Vor ziemlich genau einem Jahr habe ich einen Schnitt entworfen, den es jetzt im Pulliamorie Shop gibt – Yavanna. Wie es eigentlich dazu kam und warum er mein Leben verändert hat und mit wem ich überkreuz bin, davon erzähl ich euch heute.

Begonnen hat es mit dem Ende – nämlich mit dem Ende der Volksschulzeit meiner großen Laus. Besondere Menschen wachsen einem bekanntermaßen besonders ans Herz und wenn es dann zum Abschied kommt, versucht man seine Dankbarkeit zu zeigen, meist in Form eines Geschenks. Am liebsten sind mir persönliche Geschenke, im Idealfall personalisiert oder zumindest gut überlegt. Und weil Geschmäcker verschieden sind, habe ich mich in diesem Fall für einen Gutschein entschieden, einen für ein Handmade Kleidungsstück nach Wahl. Und die Wahl wurde schnell getroffen, ein Kleid sollte es sein, ein luftiges Sommerkleid, der passende Stoff wurde bestellt und dann… dann konnte ich keinen Schnitt finden, der sich mit den Vorstellungen und Wünschen gedeckt hat. Uff. Also hab ich Papier und Stift gezückt und hab mich ans Zeichnen des Schnittmusters gemacht. Sehr ungewohnt, so genaue Vorgaben, die ich nur all zu gerne umgesetzt habe. Kaum war das Schnittmuster fertig, kam das große Zaudern… den wahnsinnig tollen Stoff soll ich anschneiden?… wird der Schnitt passen? Herrje, sonst bin ich da nicht so zimperlich, aber diesmal war es ja ein ‚Auftrag‘. Also Augen zu und durch… oder besser nicht in diesem Fall! Nach einem halben Tag Arbeit und viel Freude, wie das Kleid Stück für Stück gewachsen ist, war es fertig.

Das Kleid – der Arbeitstitel damals war Mum’s Dreamdress  – war nicht nur handmade sondern auch personalisiert, die Namen meiner Laus und mir habe ich wunschgemäß verewigt.

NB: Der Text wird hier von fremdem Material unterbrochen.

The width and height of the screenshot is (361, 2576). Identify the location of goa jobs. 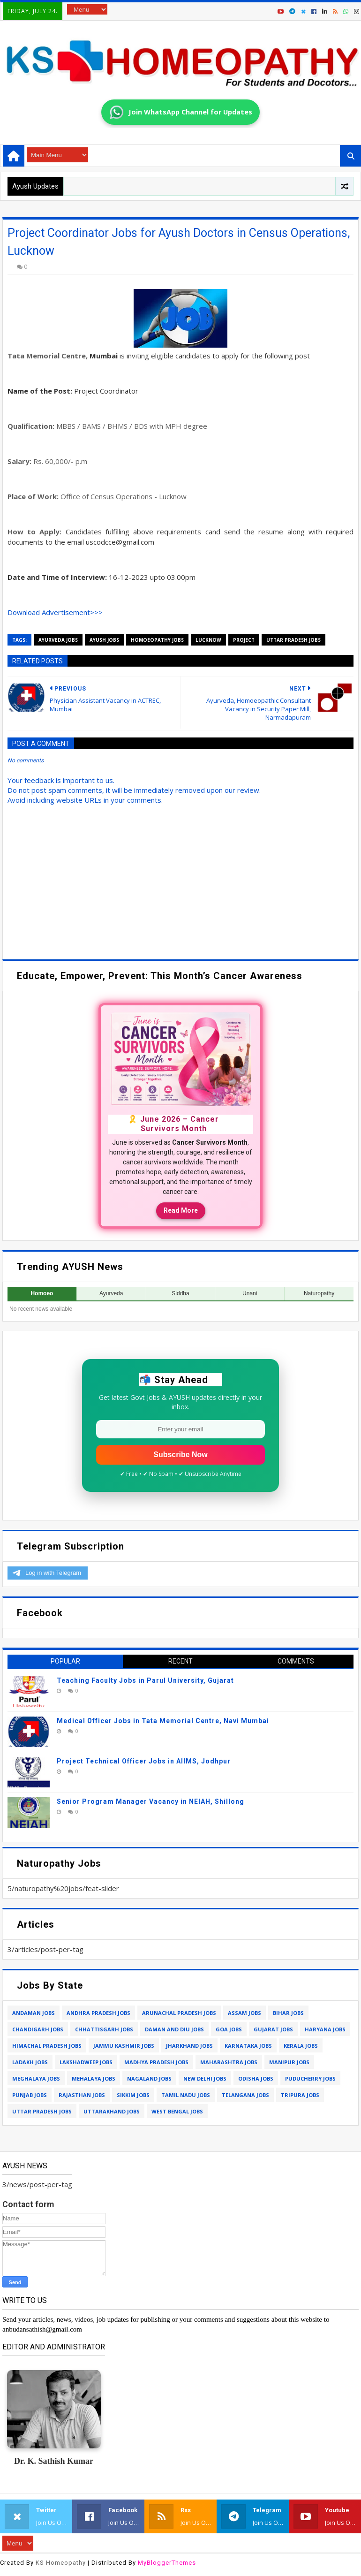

Nachdem das gute Stück fertig und übergeben war, hatte ich einen Schnitt und große Freude etwas geschaffen zu haben, das jemand anderem wiederum Freude bereitete. Der Sommer verging und meine Gedanken an das Projekt wandelten sich, sind aber nie ganz verschwunden. Im Herbst dann war ich soweit, meine Gedanke mit meinem Schatz zu teilen. Er bestärkte mich und meine letzten Zweifel wurden ausgeräumt – es war beschlossen und die Geburt für Pulliamorie wurde eingeleitet.

Yavanna – wie ich das Kleid getauft habe – lag jetzt ein Weilchen im Ladl, wie man so schön sagt, und hat auf den richtigen Zeitpunkt seiner Veröffentlichung gewartet.

Ich bin ja selbst keine große Kleiderträgerin, um ehrlich zu sein bin ich recht überkreuz mit Kleidern, aber es geht einfach nicht, einen Schnitt zu entwerfen und dann selbst nicht zu tragen, so als ob man als Gastgeberin das Menü nicht anrührt… So kam es, dass für den Sommerurlaub eine Yavanna in den Koffer wanderte. Den schicken Stoff findet ihr übrigens im Shop. 😉

Ob ich so bald wieder in ein Kleid schlüpfe? Ich weiß es nicht, aber überkreuz sind bei Yavanna maximal die Träger, dafür hat die liebe Christine von Krispi’s Katz ein ganz tolles Turtorial geschrieben, davon berichte ich euch das nächste Mal ausführlich.

Bis bald ihr Lieben!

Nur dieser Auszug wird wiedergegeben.